16
payb4k
7y

Please use normalization. Don't store more than is intended in one field and use special characters to separate things. It would make future developers job easy.

Comments
  • 1
    Oh my god... 😟
  • 1
    Oh my eyes, the blood is pouring out.

    At least shove json in there if your going to do that kind of satanic crap.
  • 1
    I wish I could say otherwise, but that nothing. I was doing some work on a cash register. Old receipts were stored in the database... In the following manner in a single column

    HP 250€ 449,001€ 449,00Logitech M220€ 14.2€ 28.003.5mm to 6.5mm jack€0.52 €1Wireless adapter€320 €60

    Which was actually a list of
    1 HP 250 @€449,00 subtotal: €449,00
    2 Logitech M220 @€14 sub: €28,00
    2 3.5>6.5mm jack @ €0.5 sub: €1,00
    20 Wireless adapter@€3 sub: €60

    You couldn't even regex the shit out of it. There has to be some kind of validation
    Eg:
    221 is that 1 time €22 or is that 21 times €2, you could only see by the subtotal.

    It was hell.
  • 3
    If that is what I think it is, RIP op. It might be easier to start from scratch 😀
  • 0
    Nothing wrong with that. Its a row containing a array/list. If you know the amount of items in such a list, its easy to create a column for each item. However, if you don't know - for example, number of items in a receipt, its better to do like in OP's post.

    However, for receipts its better to use like:
    Item_amounts = "2,1,2"
    item_names = "bread,butter,salami"
    item_prices = "2,1.5,2.5"

    Which would be equvalient of:
    2 pcs of Bread for 2$ each = 4$
    1 pcs of Butter for 1.5$ each = 1.5$
    2 pcs of Salami for 2.5$ each = 5$

    Total: 10.5$

    Its however important to use a sensible delimiter AND filter input from any occurences of delimiter.
  • 1
    @sebastian yes, that's what I'm trying to say, there was no delimiter.only thing you could hope was that the subtotal had 2 decimals, and if not that the next item didn't start with a number.

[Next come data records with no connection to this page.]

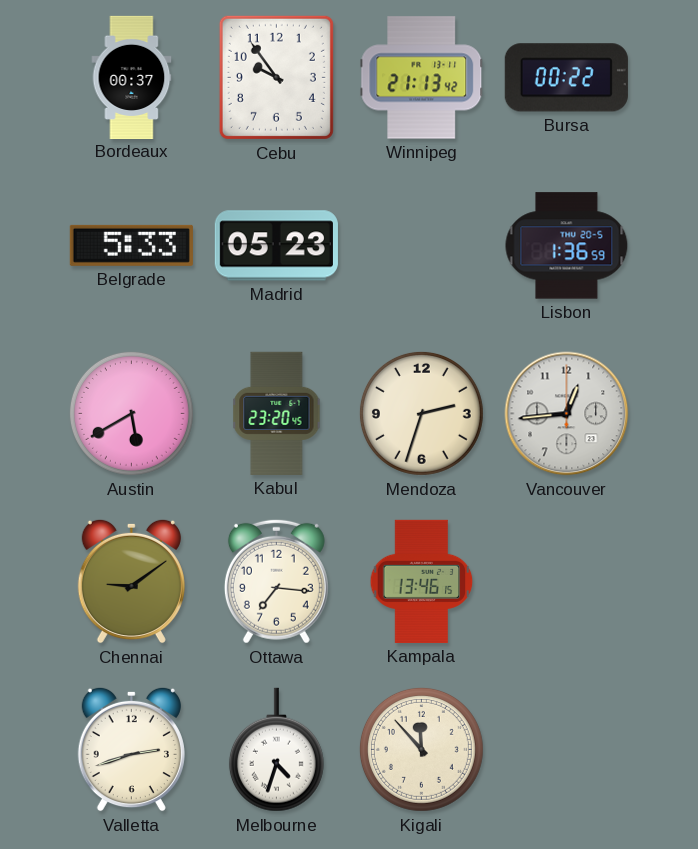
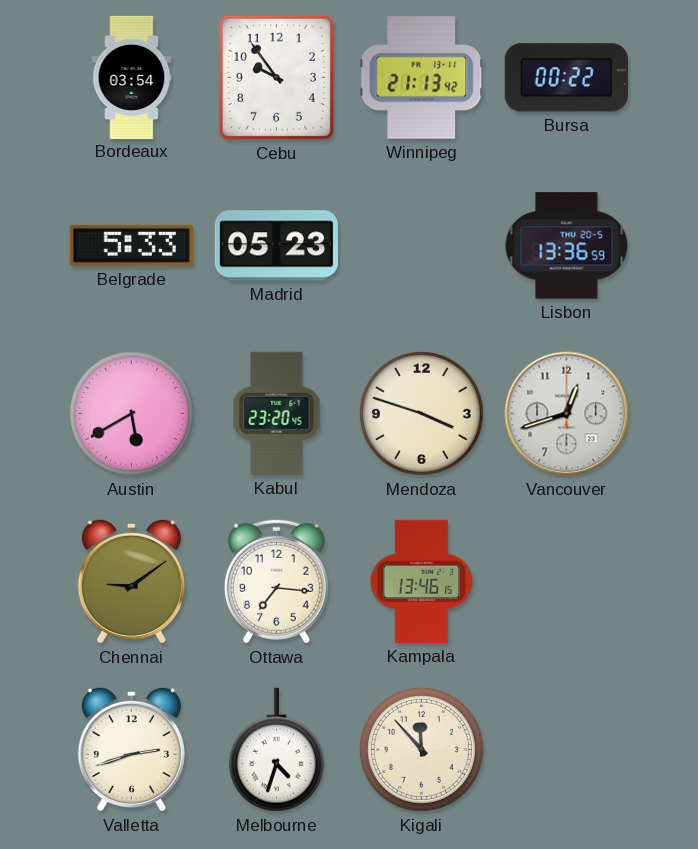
Bordeaux: 00:37 -> 03:54
Lisbon: 1:36 -> 13:36
Mendoza: 2:33 -> 3:48
Vancouver: 12:44 -> 12:42
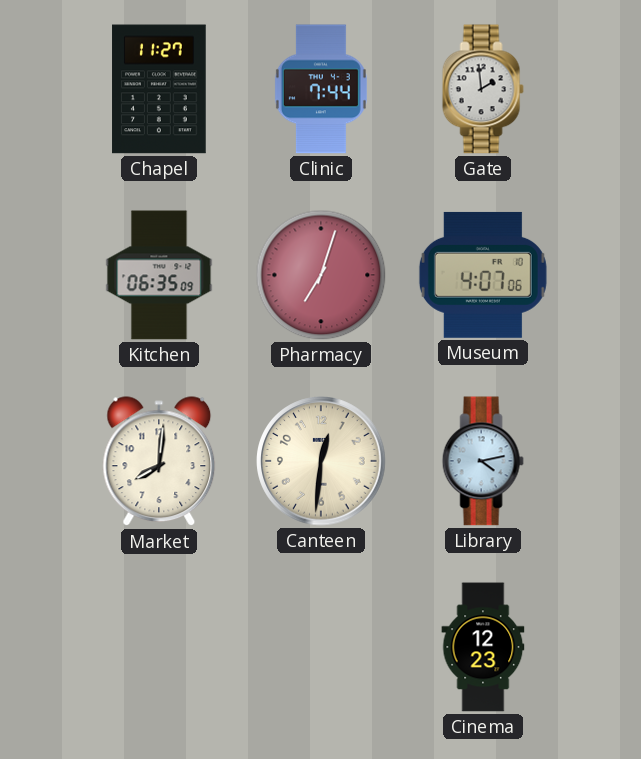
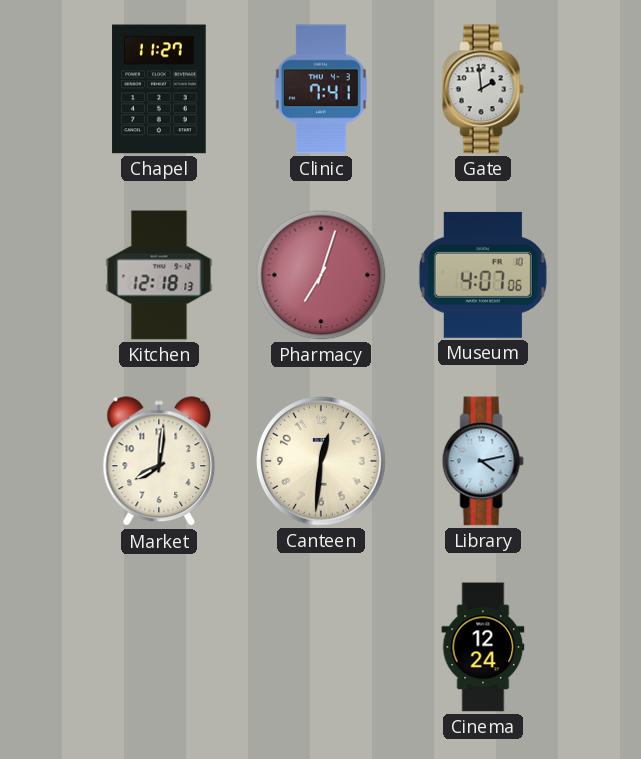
Clinic: 7:44 -> 7:41
Kitchen: 06:35 -> 12:18
Cinema: 12:23 -> 12:24
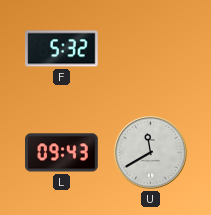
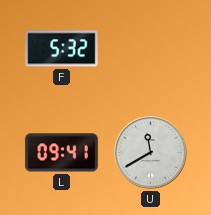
L: 09:43 -> 09:41
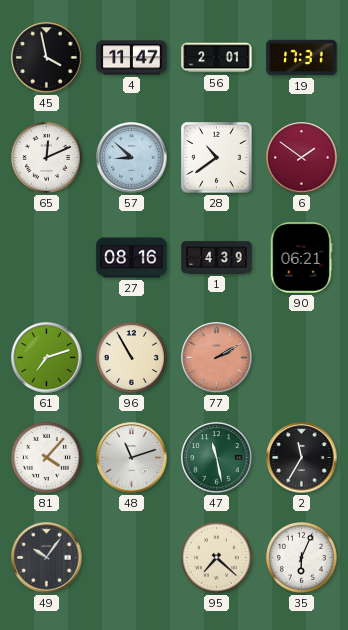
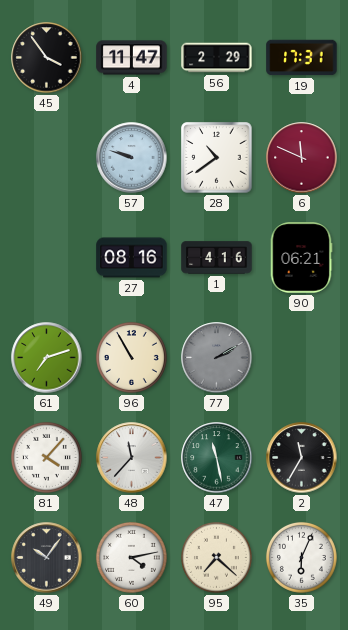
45: 3:58 -> 3:54
56: 2:01 -> 2:29
65: 12:11 -> none
57: 8:52 -> 9:48
6: 1:51 -> 11:49
1: 4:39 -> 4:16
77 dial: salmon -> grey
48: 11:12 -> 11:37
60: none -> 4:13
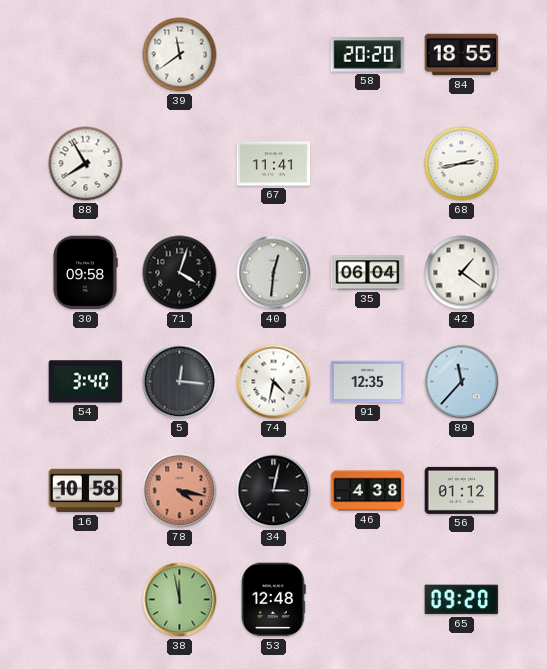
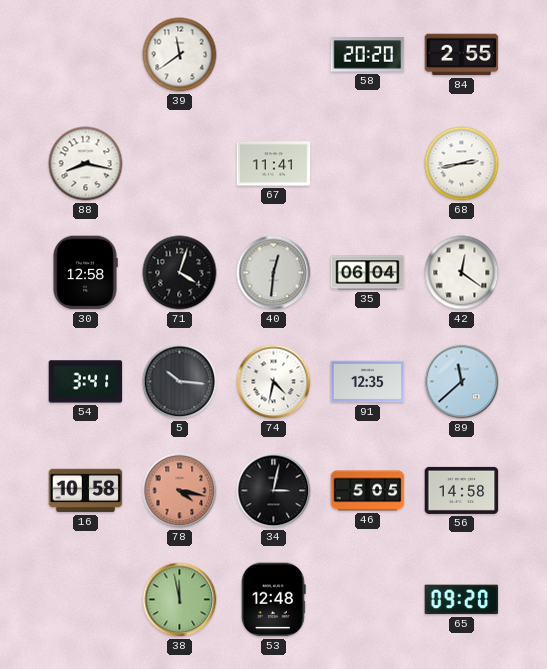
84: 18:55 -> 2:55
88: 7:55 -> 8:17
30: 09:58 -> 12:58
42: 1:21 -> 12:21
54: 3:40 -> 3:41
5: 12:16 -> 10:16
89: 11:37 -> 11:38
46: 4:38 -> 5:05
56: 01:12 -> 14:58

    Needless to say, there is json in that column now
  • 0
    @sebastian Yeah, I've had to do something similar to the picture. My system tracks certain events which might contain an arbitrary amount of subevents. Most concise way is to store like OP, or use "field_name" and "field_value" along with some sort of unique identifier. Not very readable in database though.